5 Things hospitals need to know about credit card security compliance

As a rule, "compliance" is taken seriously in healthcare. Adhering to regulations ensures patient safety, maintains patient privacy, shields hospitals from financial penalties, and protects institutional reputations. For a number of reasons, though, hospitals have been slower to comply with regulations protecting credit card data.

Here are 5 things hospitals need to know to get up to speed with credit card security compliance:

1. Noncompliance is attracting more attention
Any location where a credit card is keyed in or swiped, and any network on which card data is stored or transmitted, is obligated to meet the Payment Card Industry Data Security Standards (PCI-DSS). Retail merchants have historically attracted the most attention for noncompliance with these security standards, but American hospitals have begun to attract similar scrutiny, for two reasons. First, more healthcare consumers are putting balances on credit cards. Second, most hospitals are capturing cardholder data via web services on their local PCs, making them vulnerable to hackers.

As Anthony Hernandez explains in New Perspectives, a publication of the Association of Healthcare Internal Auditors: "While the standard has been in place for some time, banks and credit card processors are only now beginning to reach out to individual hospitals, asking them to provide validation of their compliance. Risks of noncompliance can be significant—particularly in the event of a breach—including reputational damage, class-action lawsuits, fines from card providers, credit monitoring costs, insurance claims and even cancellation of merchant accounts."1

2. "Out of pocket" often means "charged to plastic"
The increase in High Deductible Health Plans (HDHPs) means rising out-of-pocket medical expenses for people who can't afford to pay for healthcare outright. According to a 2016 Kaiser Family Foundation poll, about one in four Americans with higher deductible plans said they had problems paying their medical bills.2 Of those who reported problems, 38% said their credit card debt had increased because of medical expenses.3

3. Data breaches are on the rise
Likely due to increases in credit card payments in medical settings, hospitals have become a greater target for hackers, resulting in an increased number of security breaches and associated costs. The healthcare industry has had the second largest number of security breaches of any segment in the last 12 months: there were 781 publicized data breaches in 2015, with 277 of these occurring in healthcare settings. (Over 112 million records were exposed as a result of these breaches.)4

4. The two traditional options for compliance are burdensome
Complete Enterprise Audit: In this first option for compliance, hospitals leave their existing network as is but must audit it comprehensively, from staff's mobile devices to executives' laptops, to identify vulnerabilities and breaches.

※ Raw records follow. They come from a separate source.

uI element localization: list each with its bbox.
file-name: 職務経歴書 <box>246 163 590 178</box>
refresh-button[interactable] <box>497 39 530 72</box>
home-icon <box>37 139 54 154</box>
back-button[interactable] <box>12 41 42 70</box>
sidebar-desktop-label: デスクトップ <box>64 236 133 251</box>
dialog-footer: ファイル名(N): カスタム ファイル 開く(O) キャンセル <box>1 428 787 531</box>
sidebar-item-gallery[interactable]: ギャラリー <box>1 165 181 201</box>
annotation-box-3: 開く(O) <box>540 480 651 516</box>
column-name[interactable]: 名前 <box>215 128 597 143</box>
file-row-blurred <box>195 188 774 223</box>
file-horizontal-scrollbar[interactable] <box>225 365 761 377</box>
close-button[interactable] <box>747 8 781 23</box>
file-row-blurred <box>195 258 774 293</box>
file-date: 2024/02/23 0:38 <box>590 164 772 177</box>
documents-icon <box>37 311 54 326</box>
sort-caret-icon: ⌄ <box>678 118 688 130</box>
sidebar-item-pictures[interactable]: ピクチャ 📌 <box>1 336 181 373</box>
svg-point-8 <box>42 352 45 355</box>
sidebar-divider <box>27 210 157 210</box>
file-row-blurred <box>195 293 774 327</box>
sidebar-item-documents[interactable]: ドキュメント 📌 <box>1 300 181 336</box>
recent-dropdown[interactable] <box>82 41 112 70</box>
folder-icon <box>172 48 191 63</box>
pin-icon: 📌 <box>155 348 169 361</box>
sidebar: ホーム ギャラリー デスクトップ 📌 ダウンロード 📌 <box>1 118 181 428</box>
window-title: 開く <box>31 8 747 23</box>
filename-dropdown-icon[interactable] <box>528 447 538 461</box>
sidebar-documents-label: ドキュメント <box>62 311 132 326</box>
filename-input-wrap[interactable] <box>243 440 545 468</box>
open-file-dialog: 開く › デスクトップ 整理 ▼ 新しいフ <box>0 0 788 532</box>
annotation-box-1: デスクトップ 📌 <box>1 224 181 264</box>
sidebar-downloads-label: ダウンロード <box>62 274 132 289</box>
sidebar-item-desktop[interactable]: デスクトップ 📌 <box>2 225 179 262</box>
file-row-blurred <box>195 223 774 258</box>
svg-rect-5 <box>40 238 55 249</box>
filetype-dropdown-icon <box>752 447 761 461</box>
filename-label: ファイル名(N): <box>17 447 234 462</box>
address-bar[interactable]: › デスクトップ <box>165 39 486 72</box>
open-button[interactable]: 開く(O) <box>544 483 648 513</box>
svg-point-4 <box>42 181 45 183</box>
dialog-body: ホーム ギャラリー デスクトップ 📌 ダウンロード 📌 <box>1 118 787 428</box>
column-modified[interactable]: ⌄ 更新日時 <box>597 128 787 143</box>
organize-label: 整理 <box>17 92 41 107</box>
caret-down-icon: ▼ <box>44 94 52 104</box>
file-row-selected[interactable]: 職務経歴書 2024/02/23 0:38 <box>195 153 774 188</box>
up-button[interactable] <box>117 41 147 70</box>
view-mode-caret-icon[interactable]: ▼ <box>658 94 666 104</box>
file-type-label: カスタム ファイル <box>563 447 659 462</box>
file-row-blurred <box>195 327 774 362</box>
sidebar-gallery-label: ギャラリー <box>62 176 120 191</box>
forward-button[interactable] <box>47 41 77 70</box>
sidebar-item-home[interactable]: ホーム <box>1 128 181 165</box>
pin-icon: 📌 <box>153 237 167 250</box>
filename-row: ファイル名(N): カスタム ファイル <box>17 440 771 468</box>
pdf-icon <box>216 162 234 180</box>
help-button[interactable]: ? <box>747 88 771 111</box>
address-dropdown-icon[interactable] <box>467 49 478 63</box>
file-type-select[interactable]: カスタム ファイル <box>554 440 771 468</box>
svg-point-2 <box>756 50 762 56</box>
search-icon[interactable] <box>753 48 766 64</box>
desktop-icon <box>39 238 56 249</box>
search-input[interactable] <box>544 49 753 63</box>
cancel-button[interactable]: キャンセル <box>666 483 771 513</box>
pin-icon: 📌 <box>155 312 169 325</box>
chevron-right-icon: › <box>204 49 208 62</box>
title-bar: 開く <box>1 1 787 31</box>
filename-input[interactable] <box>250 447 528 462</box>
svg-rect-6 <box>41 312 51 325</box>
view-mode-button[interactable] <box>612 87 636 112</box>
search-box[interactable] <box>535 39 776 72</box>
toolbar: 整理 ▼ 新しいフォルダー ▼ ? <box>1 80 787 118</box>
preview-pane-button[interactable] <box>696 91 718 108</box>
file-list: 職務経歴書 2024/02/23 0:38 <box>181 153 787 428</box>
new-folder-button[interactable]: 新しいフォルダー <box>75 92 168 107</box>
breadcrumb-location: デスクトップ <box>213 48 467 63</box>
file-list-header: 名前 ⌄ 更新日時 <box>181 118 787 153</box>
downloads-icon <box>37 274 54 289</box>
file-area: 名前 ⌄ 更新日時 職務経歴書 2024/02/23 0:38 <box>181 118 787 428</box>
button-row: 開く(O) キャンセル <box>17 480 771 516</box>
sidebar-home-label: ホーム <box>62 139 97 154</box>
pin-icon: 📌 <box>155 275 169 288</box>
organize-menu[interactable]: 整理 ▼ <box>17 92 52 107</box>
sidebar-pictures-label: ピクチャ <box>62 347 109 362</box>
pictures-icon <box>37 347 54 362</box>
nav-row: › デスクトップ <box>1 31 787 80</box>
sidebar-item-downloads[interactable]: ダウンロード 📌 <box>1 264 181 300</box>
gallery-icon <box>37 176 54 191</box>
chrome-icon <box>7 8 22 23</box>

Because the enterprise option is prohibitively expensive for most healthcare facilities, more hospitals turn to the second option: Network Segmentation. In this option, hospitals must "segment" their network, meeting PCI-DSS only on the portions of the network where credit cards are processed and transmitted. This requires hospitals to take credit card payments on dedicated terminals, while processing on a distinct network that must be maintained separately from ordinary operations like email. While less expensive than the first option, the costs here remain substantial, including paying an FTE to manage the segmented network (e.g., securing configurations, maintaining firewalls, restricting access, protecting stored data and data in transit). Network segmentation maintenance typically costs upwards of $300,000 per annum as well.

Regardless of the compliance path, hospitals will still need to undergo a yearly audit of more than 300 questions (the Self-Assessment Questionnaire, Level D) and have an external auditor in to validate their SAQ.

For a sample SAQ, Level D, see: https://www.pcisecuritystandards.org/documents/SAQ_D_v3_Merchant.pdf.)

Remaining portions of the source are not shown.